Now that you have begun saving for retirement, life’s become a whole lot simpler. Knowing that you have prepared for tomorrow, you can live for today! What now? Make sure that your future is keeping up with your present, by regularly reviewing and managing your account.

At least two times a year, be sure to compare your current asset allocation to your investment strategy and re-balance your portfolio as necessary. Did you intend to have 60% of your funds in stocks, 30% of your funds in bonds, and the remaining 10% in cash equivalents? Well, over time, your asset allocation can drift away from your original strategy as one type of investment out-performs another. For example, if the value of your stock funds grows more rapidly than the value of your bond or cash funds, then you may find that over time 70% of your current holding is invested in stocks, rather than the 60% you intended. Your portfolio may now be more aggressive or risky than you intend. You can correct this asset allocation drift and re-establish your original investment strategy, by regularly re-balancing your account. You may re-balance your account online by logging in to your account and following the links to “Rebalance Portfolio”.

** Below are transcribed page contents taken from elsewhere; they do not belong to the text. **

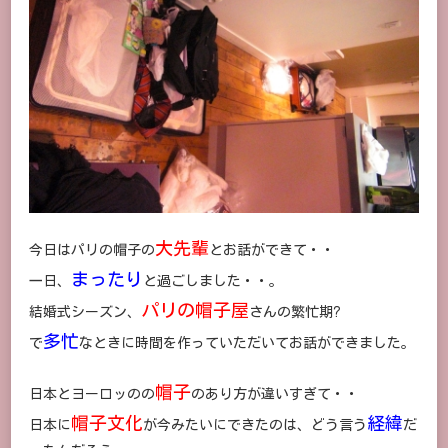
大先輩
今日はパリの帽子の
とお話ができて・・
まったり
一日、
と過ごしました・・。
パリの帽子屋
結婚式シーズン、
さんの繁忙期?
多忙
で
なときに時間を作っていただいてお話ができました。
帽子
日本とヨーロッのの
のあり方が違いすぎて・・
帽子文化
経緯
日本に
が今みたいにできたのは、どう言う
だ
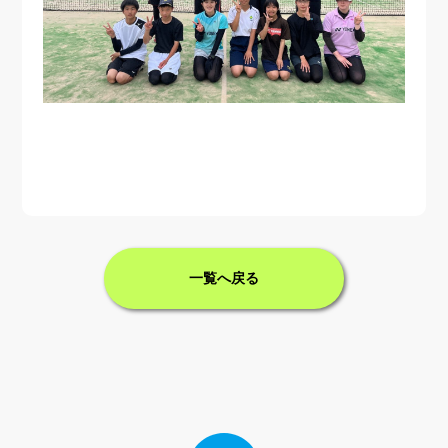
一覧へ戻る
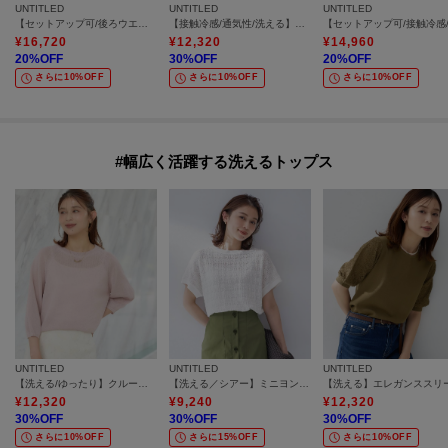
UNTITLED
UNTITLED
UNTITLED
【セットアップ可/後ろウエストゴム/光沢感】ローンフレアスカート
【接触冷感/通気性/洗える】スタンドカラーフリルブラウス
¥
16,720
¥
12,320
¥
14,960
20
%OFF
30
%OFF
20
%OFF
さらに10%OFF
さらに10%OFF
さらに10%OFF
#幅広く活躍する洗えるトップス
UNTITLED
UNTITLED
UNTITLED
【洗える/ゆったり】クルーネックドライニット
【洗える／シアー】ミニヨンレースプルオーバー
¥
12,320
¥
9,240
¥
12,320
30
%OFF
30
%OFF
30
%OFF
さらに10%OFF
さらに15%OFF
さらに10%OFF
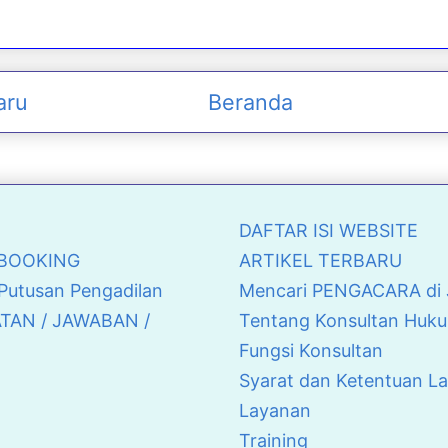
aru
Beranda
DAFTAR ISI WEBSITE
& BOOKING
ARTIKEL TERBARU
 Putusan Pengadilan
Mencari PENGACARA di J
ATAN / JAWABAN /
Tentang Konsultan Huku
Fungsi Konsultan
Syarat dan Ketentuan L
Layanan
Training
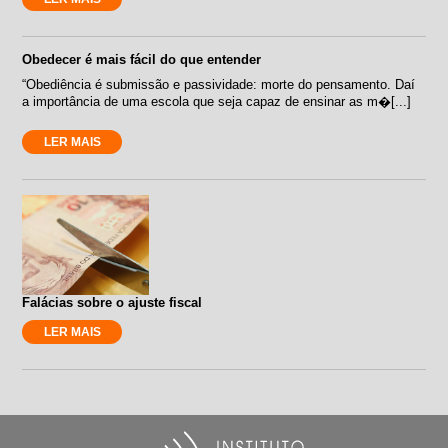
Obedecer é mais fácil do que entender
“Obediência é submissão e passividade: morte do pensamento. Daí
a importância de uma escola que seja capaz de ensinar as m�[...]
LER MAIS
Falácias sobre o ajuste fiscal
LER MAIS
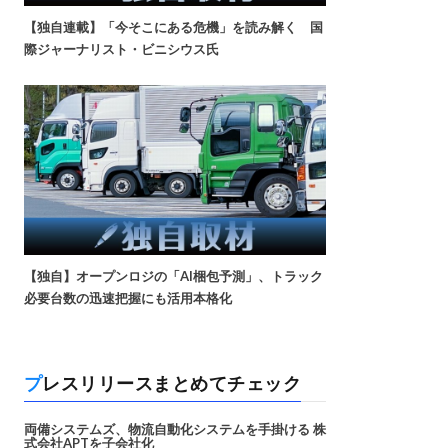
【独自連載】「今そこにある危機」を読み解く 国
際ジャーナリスト・ビニシウス氏
【独自】オープンロジの「AI梱包予測」、トラック
必要台数の迅速把握にも活用本格化
プレスリリースまとめてチェック
両備システムズ、物流自動化システムを手掛ける 株
式会社APTを子会社化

Remember that quiz you took that suggested you were an Aggressive Investor? Well, you’re not 25 anymore. Now that you have fewer years until retirement, you may find that you no longer have the investment horizon to weather the ups and downs of the market. As you near retirement, you may want to have a larger percentage of your funds invested in more conservative funds like balanced funds, bond funds or cash equivalents. Regardless of your circumstances, time changes a lot of things including your investment profile. Make sure that you regularly review your portfolio to make sure that your asset allocation reflects your current tolerance for risk.

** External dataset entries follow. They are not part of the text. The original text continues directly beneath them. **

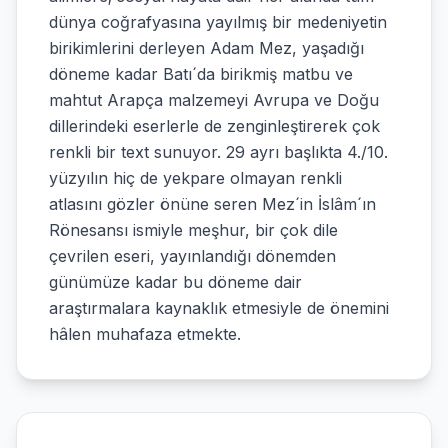
dünya coğrafyasına yayılmış bir medeniyetin
birikimlerini derleyen Adam Mez, yaşadığı
döneme kadar Batı´da birikmiş matbu ve
mahtut Arapça malzemeyi Avrupa ve Doğu
dillerindeki eserlerle de zenginleştirerek çok
renkli bir text sunuyor. 29 ayrı başlıkta 4./10.
yüzyılın hiç de yekpare olmayan renkli
atlasını gözler önüne seren Mez´in İslâm´ın
Rönesansı ismiyle meşhur, bir çok dile
çevrilen eseri, yayınlandığı dönemden
günümüze kadar bu döneme dair
araştırmalara kaynaklık etmesiyle de önemini
hâlen muhafaza etmekte.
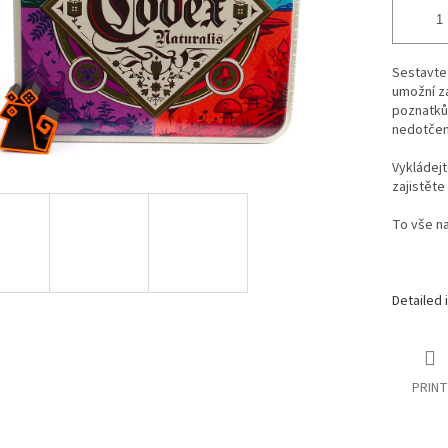
Sestavte 
umožní
z
poznatků
nedotčen
Vykládejt
zajistěte
To vše n
Detailed 
PRINT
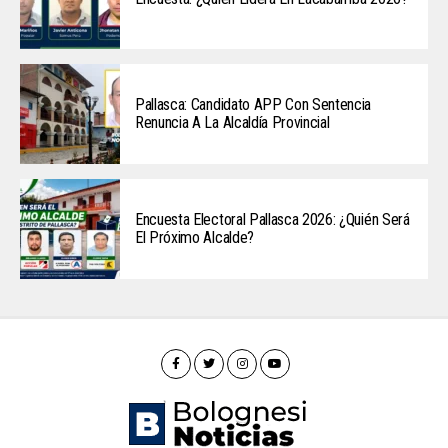
Pallasca: Candidato APP Con Sentencia
Renuncia A La Alcaldía Provincial
Encuesta Electoral Pallasca 2026: ¿Quién Será
El Próximo Alcalde?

Have you had a major life change? Did you get married, divorced, or maybe you had children? Be sure that your beneficiary designation is up to date, reflecting your current life circumstances. You can update your beneficiary designation easily online by logging into your account and following the links to “Beneficiaries”. Remember, if you designate a beneficiary other than your spouse, your spouse’s notarized signature is required to validate your beneficiary designation.
Be sure to regularly review your paychecks and your retirement plan statements to make sure that your contribution amount is correct. At least annually, review your contribution percentage. When you get a raise, consider using part of the raise to increase your contribution percentage. Are you saving enough to live your retirement dreams?
When you retire or change jobs, you can take a distribution from your account. You may take a cash distribution or rollover your funds to an individual retirement account (IRA) or to your new employer’s qualified plan. If you receive a cash distribution, your distribution is subject to a 20% mandatory withholding for federal income taxes. A 10% tax penalty may also apply if you are under 59 ½ years old. If you rollover your funds to a qualified plan or IRA, you will continue to defer paying taxes on your account balance. To request a distribution, login to your account and download a distribution form by following the links to “Forms” or request an online termination distribution by following the links to “Termination”.